- WORK REQUEST
Quote the records that follow in full, leaving the pictures out.

- Stored dataset items
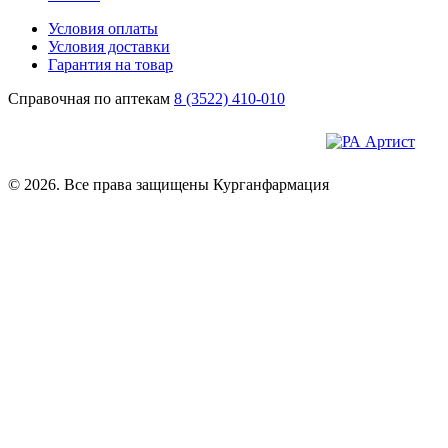
Условия оплаты
Условия доставки
Гарантия на товар
Справочная по аптекам
8 (3522) 410-010
© 2026. Все права защищены Курганфармация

- OUTPUT BELOW
Условия оплаты
Условия доставки
Гарантия на товар
Справочная по аптекам
8 (3522) 410-010
© 2026. Все права защищены Курганфармация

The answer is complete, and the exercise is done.